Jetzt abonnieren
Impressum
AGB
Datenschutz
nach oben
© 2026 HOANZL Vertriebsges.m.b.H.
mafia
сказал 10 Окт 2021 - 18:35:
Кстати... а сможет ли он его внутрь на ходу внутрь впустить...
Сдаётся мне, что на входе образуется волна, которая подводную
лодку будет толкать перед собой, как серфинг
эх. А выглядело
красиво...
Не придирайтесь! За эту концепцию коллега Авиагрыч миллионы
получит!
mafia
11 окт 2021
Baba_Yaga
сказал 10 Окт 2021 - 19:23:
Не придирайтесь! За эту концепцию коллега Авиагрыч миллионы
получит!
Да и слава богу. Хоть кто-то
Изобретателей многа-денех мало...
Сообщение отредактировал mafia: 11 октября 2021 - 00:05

__________

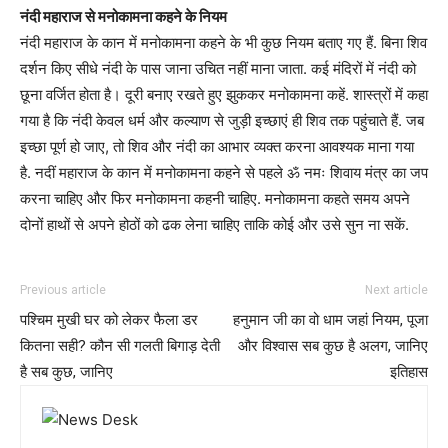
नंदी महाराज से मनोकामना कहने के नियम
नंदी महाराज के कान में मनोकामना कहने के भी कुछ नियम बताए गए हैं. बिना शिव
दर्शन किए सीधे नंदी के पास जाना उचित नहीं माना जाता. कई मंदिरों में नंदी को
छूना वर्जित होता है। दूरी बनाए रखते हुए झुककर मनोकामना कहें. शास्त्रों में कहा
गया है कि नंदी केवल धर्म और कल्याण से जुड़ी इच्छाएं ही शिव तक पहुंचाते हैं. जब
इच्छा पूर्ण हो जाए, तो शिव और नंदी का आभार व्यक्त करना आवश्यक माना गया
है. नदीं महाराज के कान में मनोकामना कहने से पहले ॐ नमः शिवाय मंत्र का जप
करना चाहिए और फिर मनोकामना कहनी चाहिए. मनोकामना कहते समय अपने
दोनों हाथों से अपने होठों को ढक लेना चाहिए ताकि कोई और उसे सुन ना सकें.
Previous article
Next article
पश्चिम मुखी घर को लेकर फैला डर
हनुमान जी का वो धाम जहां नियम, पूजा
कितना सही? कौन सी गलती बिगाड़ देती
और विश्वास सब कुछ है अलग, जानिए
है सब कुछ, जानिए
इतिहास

__________

**REQUIRED ACTION:**
Beginning with the line that has "Изобретателей многа-денех мало..." and ending with the line that has "Сообщение отредактировал mafia: 11", set down the lines above exactly and include no others.

**OUTPUT FOR THIS TASK:**
Изобретателей многа-денех мало...
Сообщение отредактировал mafia: 11 октября 2021 - 00:05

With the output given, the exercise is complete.